I wondered who I was, I wondered what I was, and I certainly hated myself quite a lot. Intense loathing, in fact. I found a deliverance from all that in submitting myself to God and experienced God rescuing me, there’s no doubt in my mind on that point. Yet for many years, I would voluntarily wander away from God, in spite of what he had done for me, hurting myself again. Like Autonomy/Autotomy. (In fact, I still do this, but far less now.)
And with that background, there I was, talking to someone also rather like my character Autotomy, a character I hadn’t even put down in writing anywhere until crafting this post. This young person (quite young), who was born a female but now struggling with the idea she should be male–expressed interest when I told her about science fiction written from a Christian perspective. I gave her some books. She’s reading them. I don’t know now how that’s going to turn out. I hope what she reads helps reset her point of view, at least a little.
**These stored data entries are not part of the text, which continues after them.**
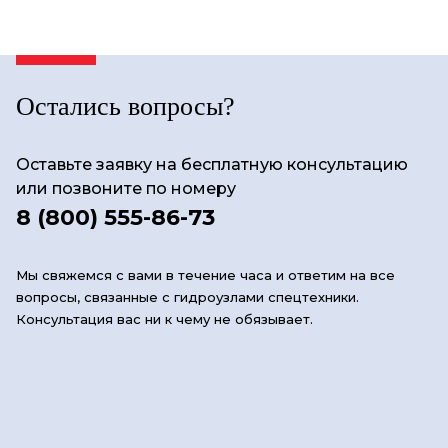
Остались вопросы?
Оставьте заявку на бесплатную консультацию
или позвоните по номеру
8 (800) 555-86-73
Мы свяжемся с вами в течение часа и ответим на все
вопросы, связанные с гидроузлами спецтехники.
Консультация вас ни к чему не обязывает.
Let me be clear that I know that works of fiction are not primarily for the purpose of reaching a lost world for Christ. That’s what Christian believers are for, you and I. And let’s not forget the power of the words and images of the Bible.
Yet Bunyan’s work had a powerful influence in its day–and it was a work of fiction. A work of speculative (albeit allegorical) fiction.
Why would a young science fiction reader clearly know what reincarnation is but not resurrection? Why would the modern cultural trend of cutting and another cultural trend of a transgender self-concept be something fully understood, but basic concepts of Christianity seem foreign?
II Corinthians 10:5 and Proverbs 23:7a (“For as he thinks in his heart, so is he,” NKJV) are just two of many verses in the Bible that talk about the importance of what we think. And Proverbs 4:23 (NIV) says, “Above all else, guard your heart, for everything you do flows from it.”
Let me submit to you that the fiction we write becomes the backdrop of the thoughts of human beings, a substance that pours into human hearts. At least sometimes. Especially for people who are young and impressionable.
Sure, I understand when Christians choose to write for the general market–I in fact publish some short stories that would fit in fine in the general market. But note that I felt, when talking to a younger, female version of Autonomy (er, I mean, “Autotomy”) and handing her a small stack of books, a strong sense that this is why I write what I write. To put ideas in the minds of people, especially young people, other than what our culture revels in–ideas that have a different vision of the world than one that leads people to cut themselves.
And that is my point, friends. Writing speculative fiction as Christians can be a simple act of creation, without regard to spiritual influence on the audience. Yes, true–but it also can have the capacity to offer at least a little shift in perspective, a view of reality unlike what the rest of the world has.
If that’s what God has led you to do, to write with spiritual truths permeating your story(ies), don’t let anything discourage you: There’s a need for it. A genuine and desperate need.